[Extracted page text data]
__________________________________________________

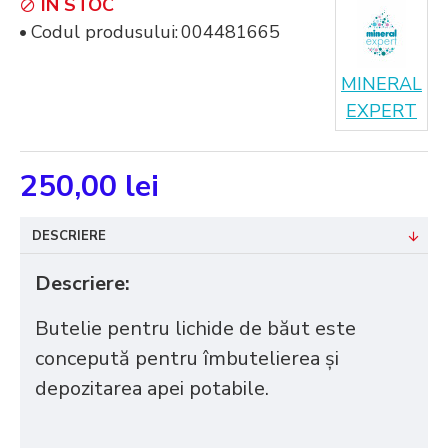
IN STOC
Codul produsului:
004481665
MINERAL
EXPERT
250,00 lei
DESCRIERE
Descriere:
Butelie pentru lichide de băut este
concepută pentru îmbutelierea și
depozitarea apei potabile.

__________________________________________________

| What is required |
All of the records need to be restated word for word, but not the pictures.

| Reply to the task |
IN STOC
Codul produsului:
004481665
MINERAL
EXPERT
250,00 lei
DESCRIERE
Descriere:
Butelie pentru lichide de băut este
concepută pentru îmbutelierea și
depozitarea apei potabile.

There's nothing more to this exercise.